2017-06-14 20:49:01,158 INFO [Task-committing-pool-0] gobblin.publisher.TaskPublisher: All components finished successfully, checking quality tests
2017-06-14 20:49:01,159 INFO [Task-committing-pool-0] gobblin.publisher.TaskPublisher: All required test passed for this task passed.
2017-06-14 20:49:01,159 INFO [Task-committing-pool-0] gobblin.publisher.TaskPublisher: Cleanup for task publisher executed successfully.
2017-06-14 20:49:01,159 INFO [Task-committing-pool-0] gobblin.runtime.fork.Fork-0: Committing data for fork 0 of task test_gobblin10_kafka_avro_to_hdfs_1497473210357_53
2017-06-14 20:49:01,167 INFO [Task-committing-pool-0] gobblin.source.extractor.extract.kafka.KafkaExtractor: Actual high watermark for partition xxxx_topic:83=30770295, expected=30770295
2017-06-14 20:49:01,167 INFO [Task-committing-pool-0] gobblin.source.extractor.extract.kafka.KafkaExtractor: Avg time to pull a record for partition xxxx_topic:83 not recorded
2017-06-14 20:49:01,182 INFO [Task-committing-pool-0] gobblin.runtime.Task: publish.data.at.job.level is true. Will publish data at the job level.

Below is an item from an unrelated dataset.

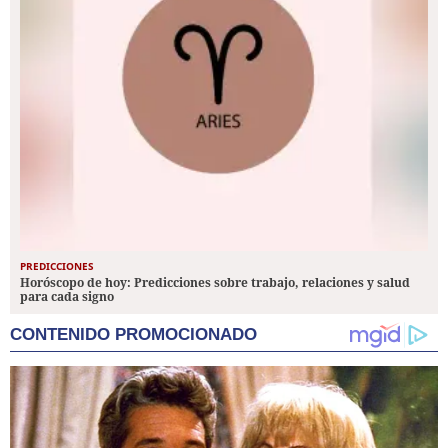
PREDICCIONES
Horóscopo de hoy: Predicciones sobre trabajo, relaciones y salud
para cada signo
CONTENIDO PROMOCIONADO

2017-06-14 20:49:01,182 INFO [Task-committing-pool-0] gobblin.runtime.mapreduce.MRTaskStateTracker: Task task_test_gobblin10_kafka_avro_to_hdfs_149
Any thoughts why 0.10 is unable to extract any records while 0.8 was working fine with the same custom source/extractor.
Note: I see 0.10 is using Avro 1.8.1 but 0.8 was 1.7.7. Our Kafka topic has Avro records with 1.7.7.